Même si leurs données ont été anonymisées, 83% des Américains peuvent être ré-identifiés à partir de leur genre, de leur date de naissance et de leur code postal, selon une nouvelle étude.
Les données sont devenues la clef de voûte de l’économie moderne. Essentielles pour les progrès médicaux comme la lutte contre le cancer, elles sont aussi utilisées dans le domaine du ciblage publicitaire. Mais assez souvent, surtout dans le secteur de la santé, les données sensibles sont anonymisées avant de pouvoir être partagées ou vendues. C’est ce qu’on appelle la dé-identification : on retire de la base de données les informations permettant d’identifier facilement une personne. Par exemple, les hôpitaux effacent les noms des patients, leurs adresses, leurs dates de naissance, et peuvent intégrer de fausses valeurs.
Mais toutes ces précautions pour protéger l’anonymat sont vaines, affirment des chercheurs de l’Université catholique de Louvain et de l’Imperial College de Londres, dans une étude publiée dans Nature le 23 juillet. Ils ne sont pas les premiers à exposer les failles de l’anonymisation des données, déjà mises en avant dans des études de l’Université de Princeton (2014), de Cornell (2017) ou encore dans une enquête du Guardian (2017). Mais cette fois-ci, les chercheurs ont évalué la probabilité exacte d’identifier une personne à partir d’un ensemble de données dites « anonymisées ». Ils ont pour cela développé un algorithme de machine learning, capable d'identifier quels critères peuvent rendre une personne unique dans un groupe donné.
Processus de réidentification
L'algorithme expliqué par les chercheurs / Université catholique de Louvain et Imperial College de Londres
Selon eux, 83% des Américains peuvent être ré-identifiés à partir des trois critères que sont le genre, la date de naissance et le code postal. Et ce chiffre monte à 99,98% à partir de 15 critères démographiques (âge, genre, lieu, métier, etc.). « Beaucoup de personnes vivant à New York sont des hommes et ont la trentaine. Parmi eux, beaucoup moins sont également nés le 5 janvier, conduisent une voiture de sport rouge, ont deux enfants et un chien », explique un des chercheurs dans un communiqué de presse. Or, de telles informations sont souvent demandées par les entreprises pour cibler leurs publicités.

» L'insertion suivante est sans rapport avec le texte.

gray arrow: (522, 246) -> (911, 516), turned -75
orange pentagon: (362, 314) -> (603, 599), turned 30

Les chercheurs ont mis en ligne le code source de leur algorithme afin de pouvoir reproduire l’expérience. Leur site permet également de calculer, grâce à ce modèle, la probabilité pour un individu d’être identifié en fonction de sa date de naissance, de son genre et de son code postal.
L’impuissance du RGPD
Afin de mieux encadrer l’utilisation des données, l’Union européenne a adopté le Règlement général européen pour la protection des données (RGPD), entré en vigueur en France le 25 mai 2018. Une solution pourtant insuffisante, selon les chercheurs : « Une donnée anonymisée n’est plus considérée comme donnée personnelle et échappe aux régimes de protection des données comme le RGPD ». Avant d’ajouter : « Nos résultats remettent en question la comptabilité des standards d’anonymisation avec les lois de protection des données telles que le RGPD ».

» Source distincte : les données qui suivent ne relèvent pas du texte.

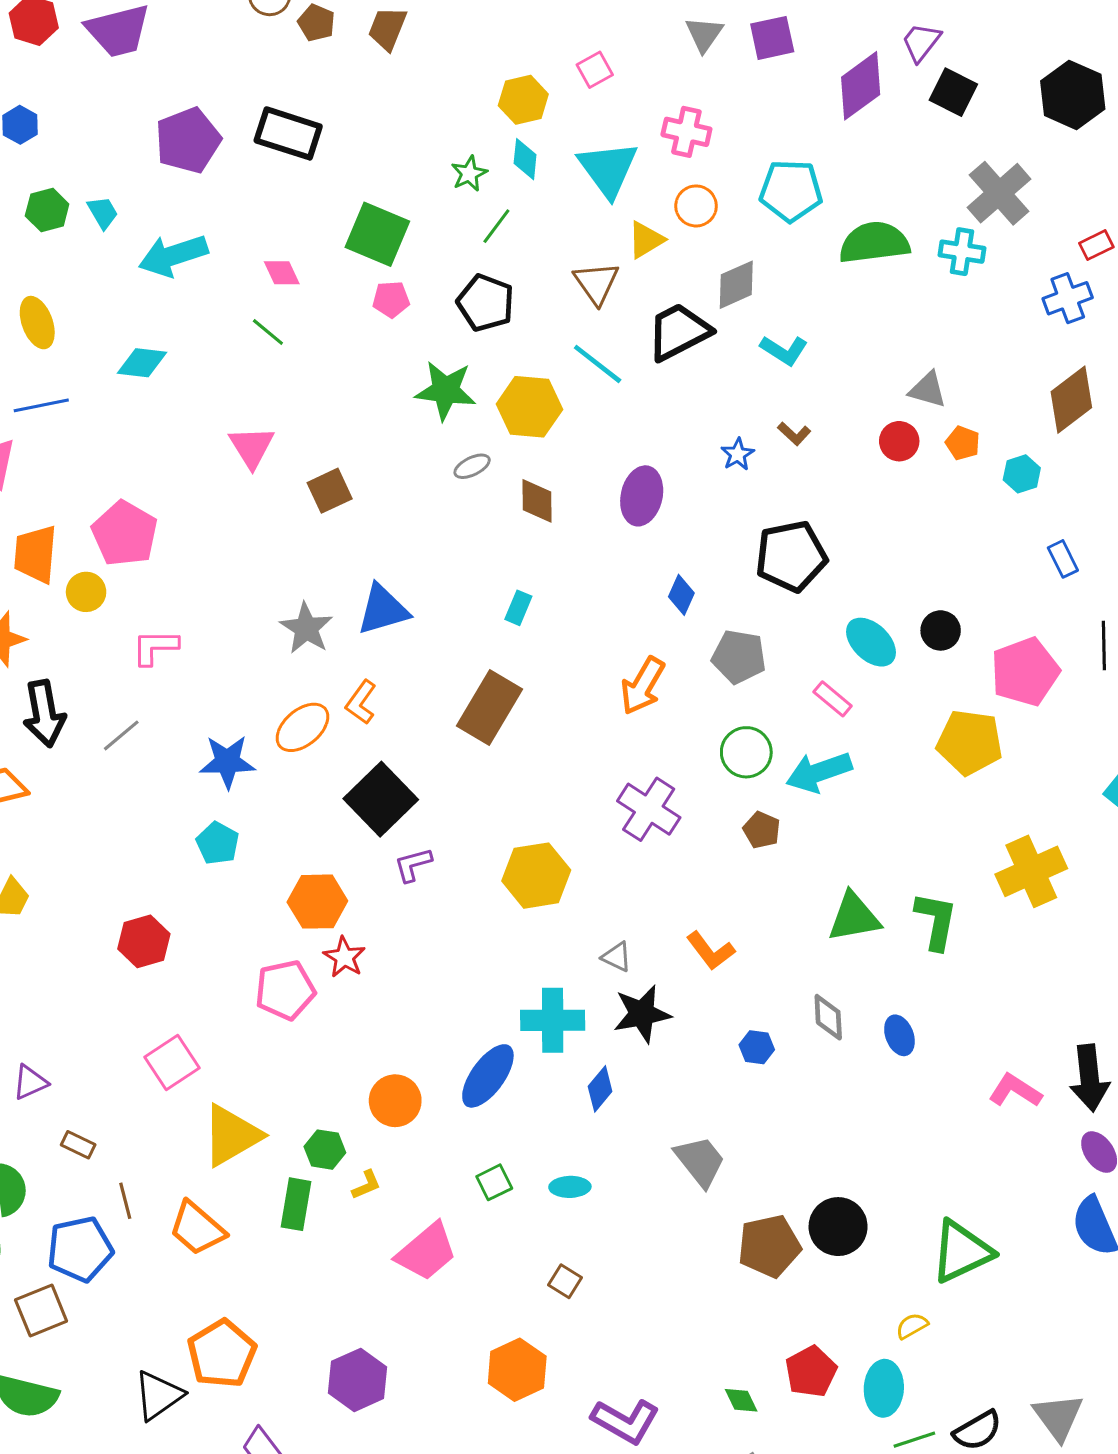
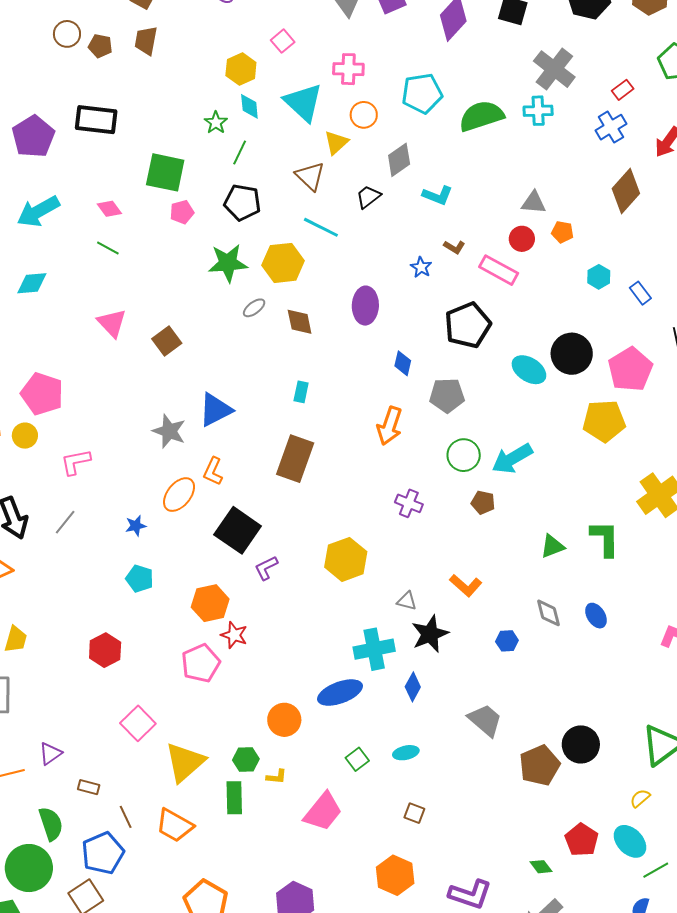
black trapezoid: (679, 332) -> (368, 197), size x0.6
cyan hexagon: (1022, 474) -> (599, 277), moved
black circle: (941, 630) -> (572, 354), size x1.6
pink rectangle: (833, 699) -> (499, 270), moved, size x1.5
blue star: (227, 762) -> (136, 526), size x0.6
purple cross: (649, 809) -> (409, 503), size x0.7
green triangle: (854, 917) -> (552, 546), size x0.7
blue ellipse: (488, 1076) -> (340, 693), turned 45
yellow L-shape: (366, 1185) -> (277, 777), turned 40
cyan ellipse: (884, 1388) -> (630, 841), turned -36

L'entreprise Experian vend des bases de données contenant 248 attributs par personne
L’étude pointe également du doigt certaines pratiques du courtier en données Experian, qui achète et revend des données dans un but commercial. Même si l’entreprise met en vente des bases de données dites « anonymisées », celles-ci contiennent jusqu’à 248 caractéristiques par foyer, permettant donc d’identifier très facilement chaque individu. Selon les chercheurs, 120 millions d’Américains seraient concernés.
Vers plus de contrôle
Les chercheurs encouragent donc les législateurs à agir pour ne pas avoir à revivre des scandales comme celui ayant touché Facebook en 2018. À l'époque, l’entreprise Cambridge Analytica avait aspiré les données personnelles de 50 millions d’Américains sur le réseau social, et ainsi permis à Donald Trump de cibler ces profils dans le cadre de la dernière campagne présidentielle américaine.

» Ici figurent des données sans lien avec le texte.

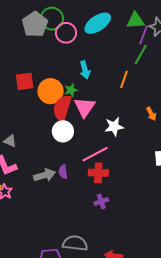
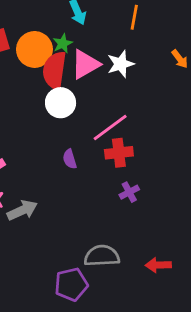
pink triangle: (85, 107) -> (85, 64), turned 35
white star: (114, 127) -> (121, 64), moved
gray arrow: (44, 175) -> (22, 210), moved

Mais là où les données sont particulièrement sensibles, c’est dans le domaine de la santé, alors que plus de 26 millions de personnes ont déjà fait un test ADN en vente libre. Le secteur bancaire est également à risque, surtout depuis le lancement du Libra, la cryptomonnaie de Facebook, pour laquelle se pose la question de la délimitation entre données personnelles et données financières.
Un processus de ré-identification expliqué par
Un processus de ré-identification expliqué par les chercheurs / Université catholique de Louvain et l’Imperial College de Londres
Des solutions alternatives existent, mais elles sont pour l'instant insuffisantes, rappelle le New York Times. Il est par exemple possible de contrôler l’accès aux données médicales sensibles, en interdisant la copie de celles-ci, ce qui constitue toutefois une barrière à la recherche scientifique. Un autre moyen pourrait être de crypter ces données, mais si le résultat final d'une étude scientifique cryptée s'avère faux, les chercheurs auront du mal à revenir à la source du problème.
Pour changer la législation, encore faut-il qu’il y ait une prise de conscience. Ce qui n’est pas exactement le cas, selon une étude de la société Norton Lifelock dont nous vous parlions en mars dernier. Si deux tiers des Français se disent préoccupés par la protection de leurs données personnelles, 59% seraient toutefois prêts à vendre ou à donner leurs informations de géolocalisation ou leurs historiques de recherche à des entreprises. Au nom de la gratuité et de l’amélioration du service.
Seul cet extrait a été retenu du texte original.